Maren Ade may be among the film’s producers, though even if she weren’t, “Western” would make an illuminating companion piece to Ade’s 2016 Cannes sensation “Toni Erdmann.” Though the films are tonally and narratively disparate, both examine Germany’s business presence in Eastern Europe (Bulgaria here, Romania in Ade’s film) with a keen, jaundiced eye to the brittle political discord left in its wake. Without advertising itself as such, “Western” could be viewed as a wry reflection of the European Union’s sometimes fractious present-day state — though much of its character conflict hinges on a more universal fear of the other.
In the case of chief cowboy figure Meinhard, he’s regarded with equally distrustful curiosity by foreigners and compatriots alike. The newest and least gregarious member in a team of German construction men, sent to a remote green patch of rural Bulgaria to build a modern water power plant, he’s an able, aloof worker less fazed than his colleagues about resistance from the local villagers — as a former legionnaire, with service in Afghanistan and Africa under his belt, this job presents no particular hardship to him. Heading up a compelling cast of non-professionals — drawn largely from the blue-collar sector shared by their characters — Neumann plays Meinhard with the tough, taciturn poise of cinema’s calmest gunslingers.

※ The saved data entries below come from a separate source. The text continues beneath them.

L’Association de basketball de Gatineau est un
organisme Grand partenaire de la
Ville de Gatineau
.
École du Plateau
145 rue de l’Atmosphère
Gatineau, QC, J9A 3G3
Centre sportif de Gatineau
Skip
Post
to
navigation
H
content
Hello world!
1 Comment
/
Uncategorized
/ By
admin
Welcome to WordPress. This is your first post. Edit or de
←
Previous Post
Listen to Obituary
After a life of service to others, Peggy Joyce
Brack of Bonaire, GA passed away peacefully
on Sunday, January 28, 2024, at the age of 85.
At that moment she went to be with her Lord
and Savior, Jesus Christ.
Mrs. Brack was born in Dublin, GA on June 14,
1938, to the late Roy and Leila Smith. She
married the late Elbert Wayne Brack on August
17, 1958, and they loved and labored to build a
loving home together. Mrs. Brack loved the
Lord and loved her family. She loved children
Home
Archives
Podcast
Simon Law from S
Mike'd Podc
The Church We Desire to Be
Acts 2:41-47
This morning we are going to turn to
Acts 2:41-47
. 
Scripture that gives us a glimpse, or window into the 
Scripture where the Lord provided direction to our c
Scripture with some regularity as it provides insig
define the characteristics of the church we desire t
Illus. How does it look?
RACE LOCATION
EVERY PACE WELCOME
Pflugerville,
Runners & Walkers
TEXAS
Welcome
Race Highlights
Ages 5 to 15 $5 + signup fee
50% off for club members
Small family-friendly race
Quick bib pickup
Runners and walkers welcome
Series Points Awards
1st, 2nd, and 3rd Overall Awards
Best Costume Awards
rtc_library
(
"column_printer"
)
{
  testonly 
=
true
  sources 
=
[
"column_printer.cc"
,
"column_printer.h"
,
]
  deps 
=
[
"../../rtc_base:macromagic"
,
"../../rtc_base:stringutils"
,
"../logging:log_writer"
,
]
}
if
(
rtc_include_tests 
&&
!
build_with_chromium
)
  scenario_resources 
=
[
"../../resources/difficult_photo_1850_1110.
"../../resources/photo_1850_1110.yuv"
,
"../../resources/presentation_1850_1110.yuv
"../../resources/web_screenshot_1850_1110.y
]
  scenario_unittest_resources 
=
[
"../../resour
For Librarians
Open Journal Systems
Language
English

He stands in notable contrast to Vincent (Reinhardt Wetrek), the team’s boorish, short-fused foreman, who swiftly raises hackles among the Bulgarians by planting a German flag above the site and harassing women at the local swimming river. Meinhard, who already has little time for the team’s after-hours bonding, opts to reach out to the locals instead, befriending village bigwig Adrian (Syuleyman Alilov Letifov) and borrowing his aforementioned steed. It’s a gesture that brings out the pettiest, most parochial instincts on both sides, aggravating deep-seated resentment over Bulgaria’s unhappy history of German occupation. “He’s clearly not one of the decent ones,” says one ill-acquainted resident, with spitting contempt, of Meinhard; Germans in this region, it appears, remain guilty until proven otherwise.

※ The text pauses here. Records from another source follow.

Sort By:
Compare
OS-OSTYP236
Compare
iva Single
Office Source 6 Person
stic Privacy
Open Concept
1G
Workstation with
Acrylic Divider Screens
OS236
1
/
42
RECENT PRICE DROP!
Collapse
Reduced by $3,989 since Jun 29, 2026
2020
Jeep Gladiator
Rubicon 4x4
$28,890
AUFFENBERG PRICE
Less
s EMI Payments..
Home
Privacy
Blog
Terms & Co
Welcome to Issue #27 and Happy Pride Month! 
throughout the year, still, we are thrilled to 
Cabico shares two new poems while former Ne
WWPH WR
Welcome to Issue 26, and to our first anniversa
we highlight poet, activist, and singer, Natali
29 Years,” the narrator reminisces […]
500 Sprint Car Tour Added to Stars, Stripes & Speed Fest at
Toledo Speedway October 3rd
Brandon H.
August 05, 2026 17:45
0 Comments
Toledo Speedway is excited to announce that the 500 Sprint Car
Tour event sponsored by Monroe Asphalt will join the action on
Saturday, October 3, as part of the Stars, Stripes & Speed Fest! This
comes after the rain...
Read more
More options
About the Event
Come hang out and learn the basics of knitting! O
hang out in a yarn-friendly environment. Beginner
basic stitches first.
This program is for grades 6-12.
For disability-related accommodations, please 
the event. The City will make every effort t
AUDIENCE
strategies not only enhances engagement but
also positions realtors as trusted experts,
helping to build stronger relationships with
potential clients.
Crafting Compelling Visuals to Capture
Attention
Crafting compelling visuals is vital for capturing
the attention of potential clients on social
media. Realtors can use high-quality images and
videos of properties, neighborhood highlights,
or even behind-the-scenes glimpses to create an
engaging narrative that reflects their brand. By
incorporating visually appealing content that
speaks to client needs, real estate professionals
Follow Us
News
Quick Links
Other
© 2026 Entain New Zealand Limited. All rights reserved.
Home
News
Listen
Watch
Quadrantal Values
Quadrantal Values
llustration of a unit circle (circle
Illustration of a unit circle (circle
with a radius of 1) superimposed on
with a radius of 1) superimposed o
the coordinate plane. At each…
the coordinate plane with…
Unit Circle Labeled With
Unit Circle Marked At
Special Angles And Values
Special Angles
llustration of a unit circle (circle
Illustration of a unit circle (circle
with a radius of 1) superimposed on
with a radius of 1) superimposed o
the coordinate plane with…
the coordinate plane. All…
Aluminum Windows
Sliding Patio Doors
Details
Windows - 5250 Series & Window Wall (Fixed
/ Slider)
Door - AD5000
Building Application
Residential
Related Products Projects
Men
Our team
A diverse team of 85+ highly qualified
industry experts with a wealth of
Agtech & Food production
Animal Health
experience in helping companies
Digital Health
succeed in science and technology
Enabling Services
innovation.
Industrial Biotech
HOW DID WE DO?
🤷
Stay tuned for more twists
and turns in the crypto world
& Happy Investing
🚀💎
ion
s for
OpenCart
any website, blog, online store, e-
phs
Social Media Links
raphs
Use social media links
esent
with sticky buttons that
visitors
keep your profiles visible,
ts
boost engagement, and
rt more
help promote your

Grisebach has an acute, intelligent ear for the micro-aggressions — some accidental, some deliberate, some not so micro — that can escalate into more heated cultural battles in this particular east-meets-west showdown, where even attempts at diplomacy are rife with opportunities for misunderstanding. And in a manner that recalls Athina Rachel Tsangari’s more overtly satirical “Chevalier,” she regards the dynamics of all-male collectives — and all the hyper-macho intimacy and infighting that comes with them — with a mixture of gentle bemusement and scientific distance. When they’re not huffily trying to outrank each other, the Germans are shown in almost comically idyllic repose, even washing each other’s hair in the orange sunset. “It’s a blessing when you reach 40 and your testosterone diminishes,” Meinhard observes, though not everyone is quite so accepting of such truths.
Permitting all these tightly knotted tensions to reveal themselves at leisure, Grisebach keeps her filmmaking low-key and exactingly measured, resisting any startling formal coups. Which isn’t to undervalue the crisp precision of Bernhard Keller’s lensing, which directly doffs its cap to John Ford in certain serenely composed frames, and gradually identifies in the grassy, bucolic Bulgarian landscape all the sparse, atmospheric menace of the most parched Wild West frontier.